De laatste voorstelling van de theatertour speelt Roosbeef in de Oosterpoort. Een show om trots op te zijn, want alles valt op zijn plek. Zangeres Roos Rebergen kan er uiteindelijk ook zelf ontspannen van genieten
Glittergordijnen, een discobol en achter op het toneel de gigantische letters ‘Roosbeef’. In dit decor staat zangeres Roos Rebergen eerst nog wat wankel op haar hoge hakken. Het publiek luistert muisstil in de kleine zaal van de Oosterpoort. Na een paar nummers maakt ze wat voorzichtige grapjes. ‘Aan het begint van de theatertour droeg ik een jurk van dezelfde glitterstof als de gordijnen. Ik leek meer een soort shoarmarol.’
Het contrast met het concert in Simplon tijdens de clubtour vorig jaar is erg groot. Toen kwam de band maar met moeite over het rumoerige clubpubliek heen. Nu het publiek stil moet zitten en luisteren ontstaat er wat meer afstand ten opzichte van de band. Dat is juist wel prettig voor de ietwat dromerige zangeres en het komt de muziek zeer ten goede. De arrangementen van de muziek van de debuutplaat ‘Ze willen wel je hond aaien maar niet met je praten’ zijn geperfectionaliseerd voor het theater. De breekbare liedjes komen in samenspel met het decor en licht volledig tot hun recht. Ook de nieuwe nummers passen naadloos in de strak geregisseerde voorstelling.

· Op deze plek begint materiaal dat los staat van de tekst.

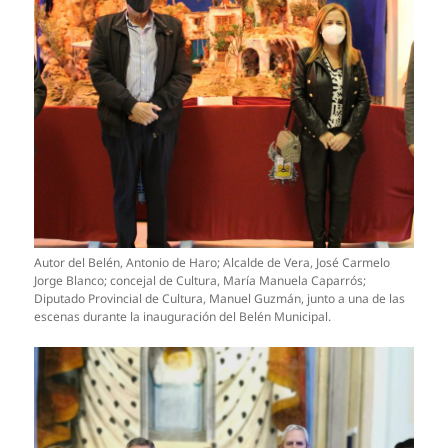
Autor del Belén, Antonio de Haro; Alcalde de Vera, José Carmelo
Jorge Blanco; concejal de Cultura, María Manuela Caparrós;
Diputado Provincial de Cultura, Manuel Guzmán, junto a una de las
escenas durante la inauguración del Belén Municipal.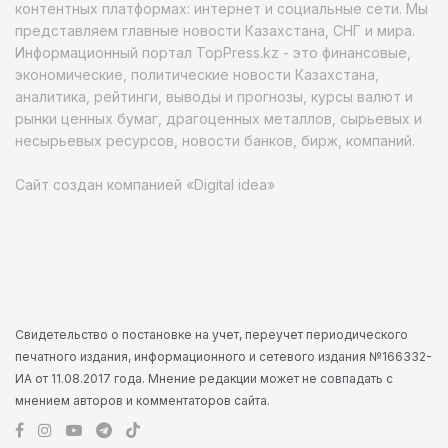
контентных платформах: интернет и социальные сети. Мы
представляем главные новости Казахстана, СНГ и мира.
Информационный портал TopPress.kz - это финансовые,
экономические, политические новости Казахстана,
аналитика, рейтинги, выводы и прогнозы, курсы валют и
рынки ценных бумаг, драгоценных металлов, сырьевых и
несырьевых ресурсов, новости банков, бирж, компаний.
Сайт создан компанией «Digital idea»
Свидетельство о постановке на учет, переучет периодического
печатного издания, информационного и сетевого издания №166332-
ИА от 11.08.2017 года. Мнение редакции может не совпадать с
мнением авторов и комментаторов сайта.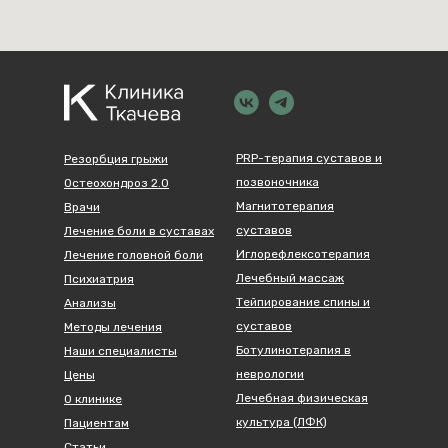
PRP-терапия суставов и
Резорбция грыжи
позвоночника
Остеохондроз 2.0
Магнитотерапия
Врачи
суставов
Лечение боли в суставах
Иглорефлексотерапия
Лечение головной боли
Лечебный массаж
Психиатрия
Тейпирование спины и
Анализы
суставов
Методы лечения
Ботулинотерапия в
Наши специалисты
неврологии
Цены
Лечебная физическая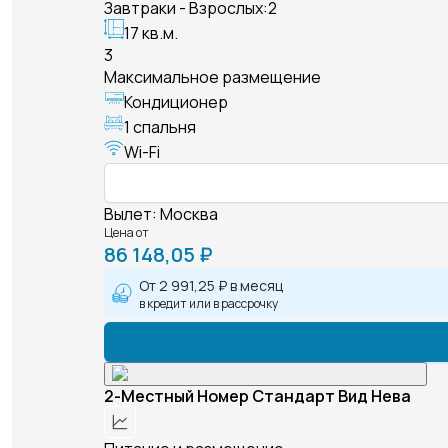
Завтраки - Взрослых:2
17 кв.м.
3
Максимальное размещение
Кондиционер
1 спальня
Wi-Fi
Вылет
:
Москва
Цена от
86 148,05 ₽
От
2 991,25 ₽
в месяц
в кредит или в рассрочку
2-Местный Номер Стандарт Вид Нева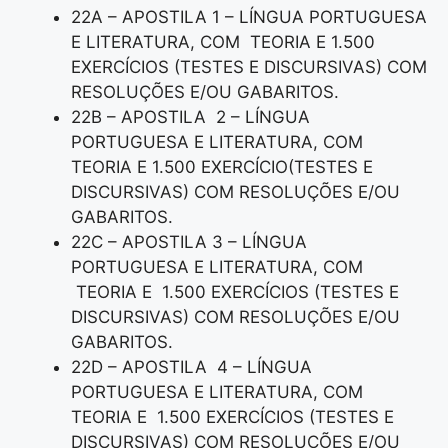
22A – APOSTILA 1 – LÍNGUA PORTUGUESA
E LITERATURA, COM TEORIA E 1.500
EXERCÍCIOS (TESTES E DISCURSIVAS) COM
RESOLUÇÕES E/OU GABARITOS.
22B – APOSTILA 2 – LÍNGUA
PORTUGUESA E LITERATURA, COM
TEORIA E 1.500 EXERCÍCIO(TESTES E
DISCURSIVAS) COM RESOLUÇÕES E/OU
GABARITOS.
22C – APOSTILA 3 – LÍNGUA
PORTUGUESA E LITERATURA, COM
TEORIA E 1.500 EXERCÍCIOS (TESTES E
DISCURSIVAS) COM RESOLUÇÕES E/OU
GABARITOS.
22D – APOSTILA 4 – LÍNGUA
PORTUGUESA E LITERATURA, COM
TEORIA E 1.500 EXERCÍCIOS (TESTES E
DISCURSIVAS) COM RESOLUÇÕES E/OU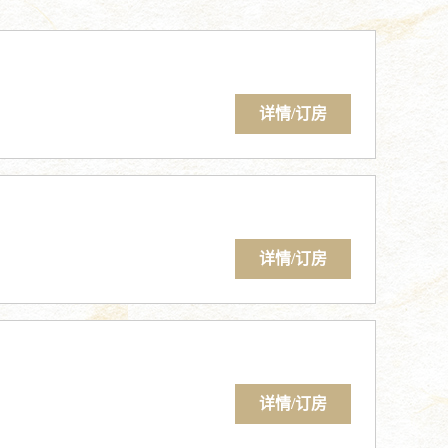
详情/订房
详情/订房
详情/订房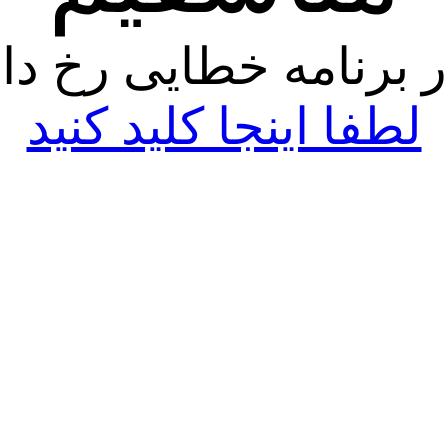
ر برنامه خطایی رخ داد
لطفا اینجا کلید کنید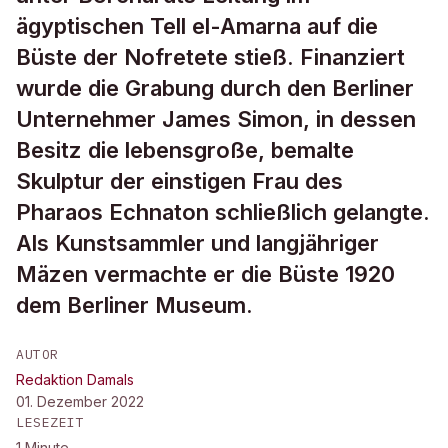
ägyptischen Tell el-Amarna auf die
Büste der Nofretete stieß. Finanziert
wurde die Grabung durch den Berliner
Unternehmer James Simon, in dessen
Besitz die lebensgroße, bemalte
Skulptur der einstigen Frau des
Pharaos Echnaton schließlich gelangte.
Als Kunstsammler und langjähriger
Mäzen vermachte er die Büste 1920
dem Berliner Museum.
AUTOR
Redaktion Damals
01. Dezember 2022
LESEZEIT
1
Minute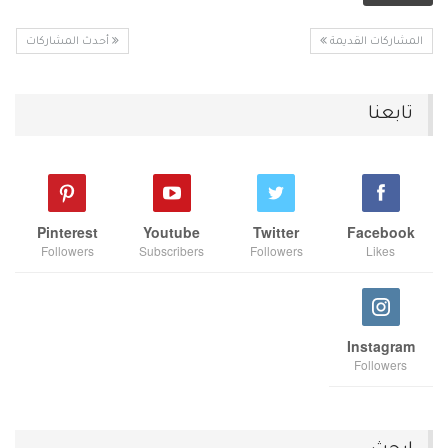
المشاركات القديمة
أحدث المشاركات
تابعنا
Pinterest
Youtube
Twitter
Facebook
Followers
Subscribers
Followers
Likes
Instagram
Followers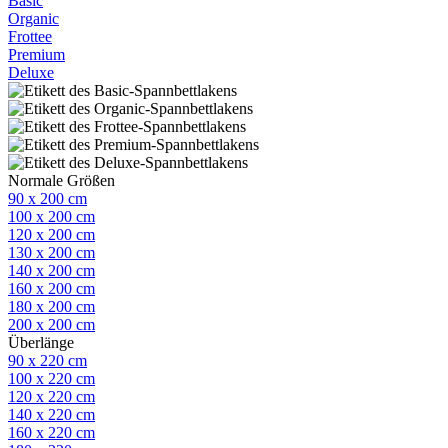
Basic
Organic
Frottee
Premium
Deluxe
Normale Größen
90 x 200 cm
100 x 200 cm
120 x 200 cm
130 x 200 cm
140 x 200 cm
160 x 200 cm
180 x 200 cm
200 x 200 cm
Überlänge
90 x 220 cm
100 x 220 cm
120 x 220 cm
140 x 220 cm
160 x 220 cm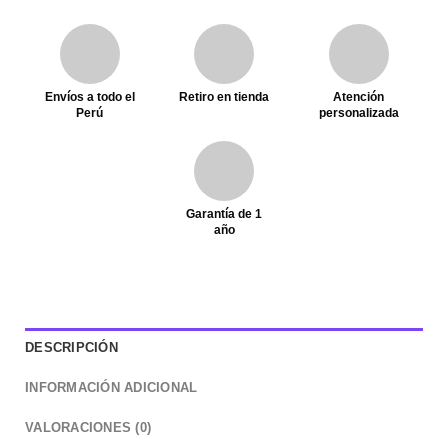
Envíos a todo el
Retiro en tienda
Atención
Perú
personalizada
Garantía de 1
año
DESCRIPCIÓN
INFORMACIÓN ADICIONAL
VALORACIONES (0)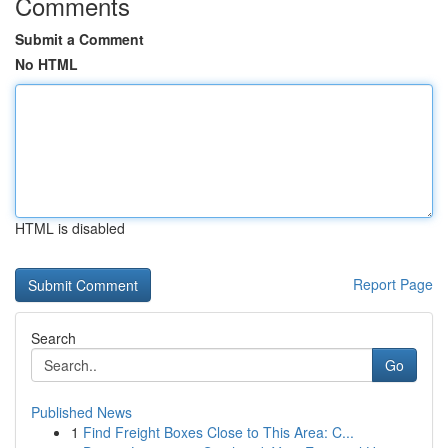
Comments
Submit a Comment
No HTML
HTML is disabled
Report Page
Search
Go
Published News
1
Find Freight Boxes Close to This Area: C...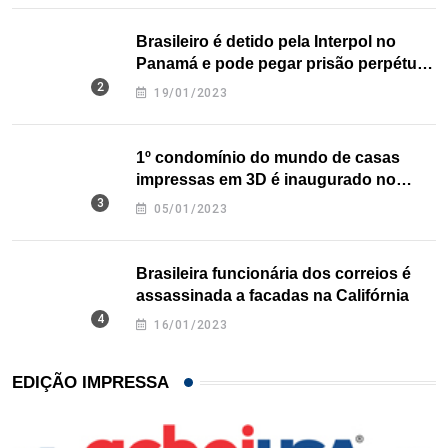
Brasileiro é detido pela Interpol no
Panamá e pode pegar prisão perpétua
nos EUA
19/01/2023
1º condomínio do mundo de casas
impressas em 3D é inaugurado no
Texas
05/01/2023
Brasileira funcionária dos correios é
assassinada a facadas na Califórnia
16/01/2023
EDIÇÃO IMPRESSA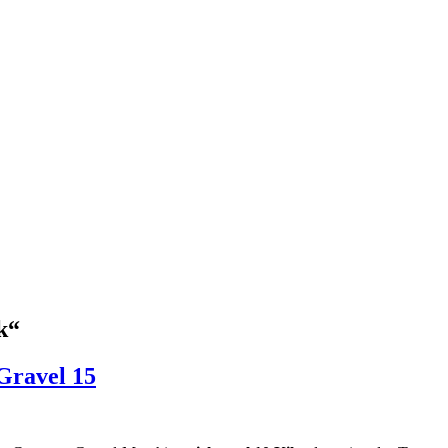
k“
Gravel 15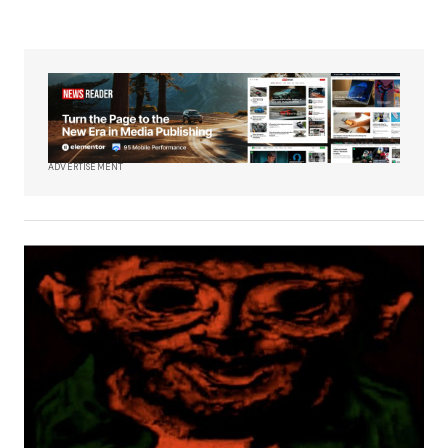
ADVERTISEMENT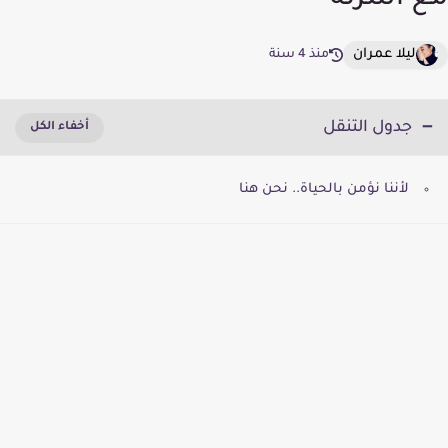
مع أسرته
ليلا عمران
منذ 4 سنة
جدول التنقل
لأننا نؤمن بالحياة.. نحن هنا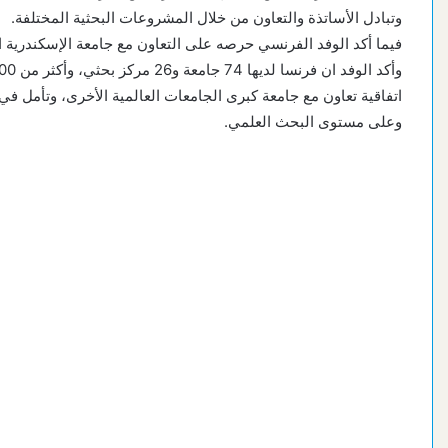
وتبادل الأساتذة والتعاون من خلال المشروعات البحثية المختلفة.
فيما أكد الوفد الفرنسي حرصه على التعاون مع جامعة الإسكندرية ا
اتفاقية تعاون مع جامعة كبرى الجامعات العالمية الأخرى، وتأمل في 
وعلى مستوى البحث العلمي.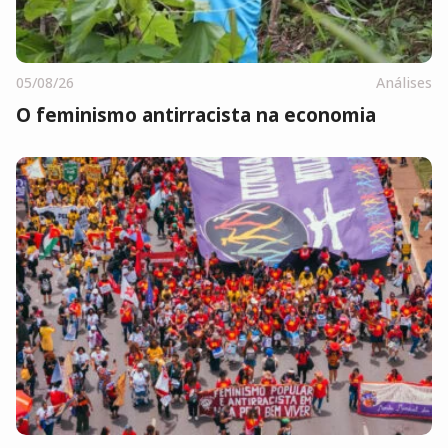
05/08/26
Análises
O feminismo antirracista na economia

Naarmate de voorstelling vordert wordt Roos wat losser en maakt wat kleine grapjes. Het nummer ‘Boerderij deel II’ zingt ze zelfverzekerd, zonder microfoon en met accordeon, midden in de zaal tussen het publiek. Bij de laatste nummers van de toegift zit ze ontspannen achter de vleugel, met de benen over elkaar. Aan het eind probeert ze in haar eentje nog een nieuw nummer wat amper af is. En dat smaakt naar meer: het liefst zo snel mogelijk en weer in het theater.